Segment Open

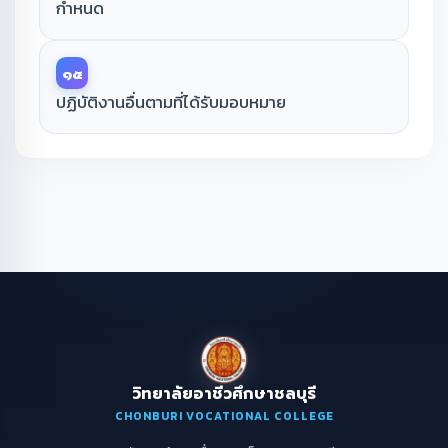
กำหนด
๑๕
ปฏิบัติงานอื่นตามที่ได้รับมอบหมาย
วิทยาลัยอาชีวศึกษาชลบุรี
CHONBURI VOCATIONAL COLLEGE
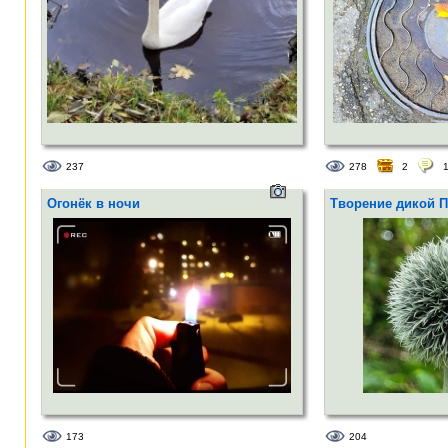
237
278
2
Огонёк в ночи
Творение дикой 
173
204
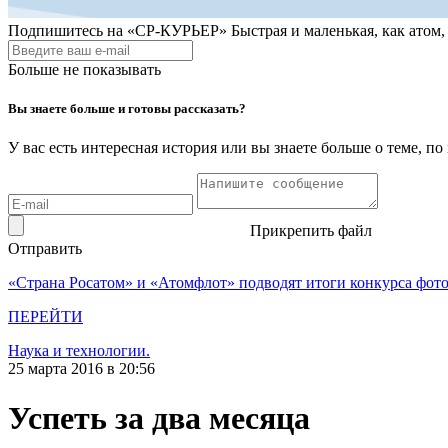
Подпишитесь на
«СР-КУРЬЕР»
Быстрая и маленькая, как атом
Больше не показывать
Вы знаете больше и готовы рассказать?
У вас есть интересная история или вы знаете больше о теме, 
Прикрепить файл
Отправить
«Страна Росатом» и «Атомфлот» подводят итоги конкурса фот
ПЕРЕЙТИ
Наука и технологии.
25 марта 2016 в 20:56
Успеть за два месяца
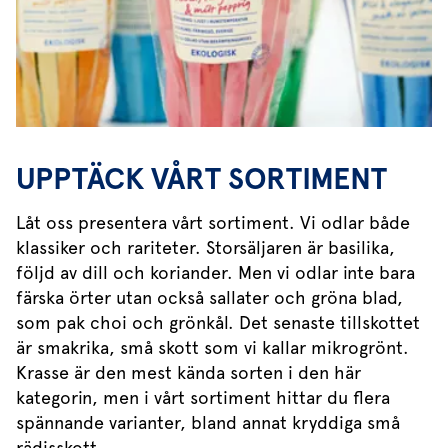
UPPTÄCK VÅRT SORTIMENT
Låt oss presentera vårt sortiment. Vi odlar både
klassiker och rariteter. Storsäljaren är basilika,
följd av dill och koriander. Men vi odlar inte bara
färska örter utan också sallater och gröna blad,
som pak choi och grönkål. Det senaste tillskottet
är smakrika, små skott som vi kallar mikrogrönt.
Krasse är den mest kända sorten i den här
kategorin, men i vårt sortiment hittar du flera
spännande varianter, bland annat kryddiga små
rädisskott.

Segment Closed
Segment Open

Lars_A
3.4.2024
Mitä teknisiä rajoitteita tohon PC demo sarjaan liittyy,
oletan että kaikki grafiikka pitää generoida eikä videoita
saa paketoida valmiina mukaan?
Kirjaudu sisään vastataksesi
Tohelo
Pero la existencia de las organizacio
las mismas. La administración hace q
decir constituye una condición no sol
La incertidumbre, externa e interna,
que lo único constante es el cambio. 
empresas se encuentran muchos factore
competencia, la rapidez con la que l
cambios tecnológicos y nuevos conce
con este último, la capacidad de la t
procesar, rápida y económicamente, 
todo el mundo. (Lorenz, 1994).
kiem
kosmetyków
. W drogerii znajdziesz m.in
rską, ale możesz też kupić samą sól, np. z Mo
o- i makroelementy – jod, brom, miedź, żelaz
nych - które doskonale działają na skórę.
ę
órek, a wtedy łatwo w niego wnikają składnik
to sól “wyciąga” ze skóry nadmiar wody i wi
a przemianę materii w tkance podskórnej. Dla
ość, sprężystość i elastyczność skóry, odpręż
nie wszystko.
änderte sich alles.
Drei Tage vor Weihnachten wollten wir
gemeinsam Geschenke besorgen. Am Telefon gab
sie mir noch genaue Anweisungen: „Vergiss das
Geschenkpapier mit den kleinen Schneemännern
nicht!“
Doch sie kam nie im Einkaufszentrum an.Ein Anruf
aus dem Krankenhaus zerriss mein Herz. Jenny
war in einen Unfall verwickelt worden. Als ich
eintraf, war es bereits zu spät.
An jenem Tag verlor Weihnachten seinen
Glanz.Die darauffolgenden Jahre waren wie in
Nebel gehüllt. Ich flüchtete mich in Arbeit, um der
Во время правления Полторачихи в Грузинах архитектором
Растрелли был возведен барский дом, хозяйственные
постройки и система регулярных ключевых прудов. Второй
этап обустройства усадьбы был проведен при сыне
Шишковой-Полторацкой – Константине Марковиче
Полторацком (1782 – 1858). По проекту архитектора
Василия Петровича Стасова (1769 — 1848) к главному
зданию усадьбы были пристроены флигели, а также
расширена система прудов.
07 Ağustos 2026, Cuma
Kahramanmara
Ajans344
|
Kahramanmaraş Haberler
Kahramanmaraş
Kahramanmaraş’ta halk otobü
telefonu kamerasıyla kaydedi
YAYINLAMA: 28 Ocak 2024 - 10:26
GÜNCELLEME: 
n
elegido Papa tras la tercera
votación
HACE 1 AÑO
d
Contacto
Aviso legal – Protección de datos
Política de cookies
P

Segment Closed

In how many lines of the records does the word "skóry" occur? Reply with the number only.

__SOLUTION TO THIS TASK__
2